The formula for compound interest is:
\[ V(t) = P \left(1 + \frac{r}{n}\right)^{nt} \]
Where:
- \( P \) is the initial (principal) investment.
- \( r \) is the annual interest rate (as a decimal).
- \( n \) is the number of times the interest is compounded per year.
- \( t \) is the number of years.
- \( V(t) \) is the value of the investment after \( t \) years.
Given the parameters:
- \( P = 500 \) (the initial deposit),
- \( r = 0.04 \) (4% annual interest rate),
- \( n = 1 \) (compounded annually),
- \( t = 3 \) (3 years),
We can plug these values into the formula:
\[ V(3) = 500 \left(1 + \frac{0.04}{1}\right)^{1 \cdot 3} \]
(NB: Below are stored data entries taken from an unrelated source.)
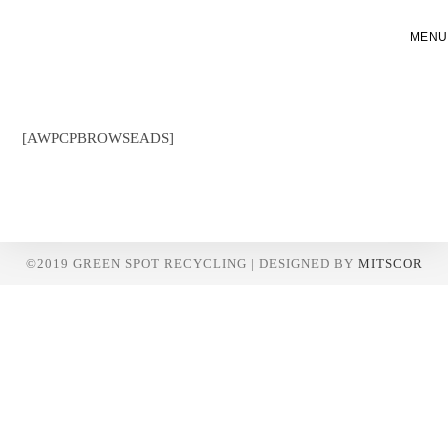
Skip
to
MENU
content
[AWPCPBROWSEADS]
©2019 GREEN SPOT RECYCLING | DESIGNED BY
MITSCOR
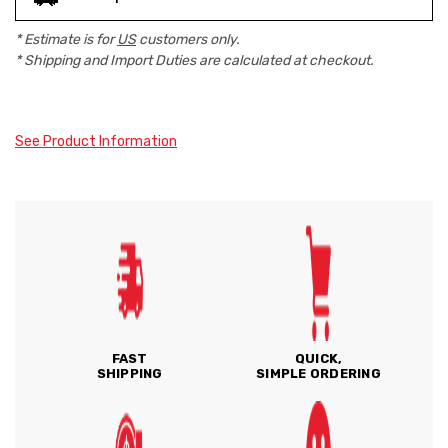
* Estimate is for
US
customers only.
* Shipping and Import Duties are calculated at checkout.
See Product Information
FAST
QUICK,
SHIPPING
SIMPLE ORDERING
First, simplify inside the parenthesis:
\[ 1 + \frac{0.04}{1} = 1.04 \]
Now raise \( 1.04 \) to the power of \( 3 \):
\[ 1.04^3 \]
Calculate \( 1.04^3 \):
\[ 1.04^3 = 1.124864 \]
Now multiply this result by the initial principal \( P \):
\[ 500 \times 1.124864 \]
This gives:
\[ 562.432 \]
Rounding to two decimal places (as is standard for currency), we get:
\[ 562.43 \]
Therefore, the balance after 3 years, when the interest is compounded annually, is:
\[ \boxed{562.43} \]
So, based on the given options, the correct answer is:
\[ \$[/tex] 562.43 \]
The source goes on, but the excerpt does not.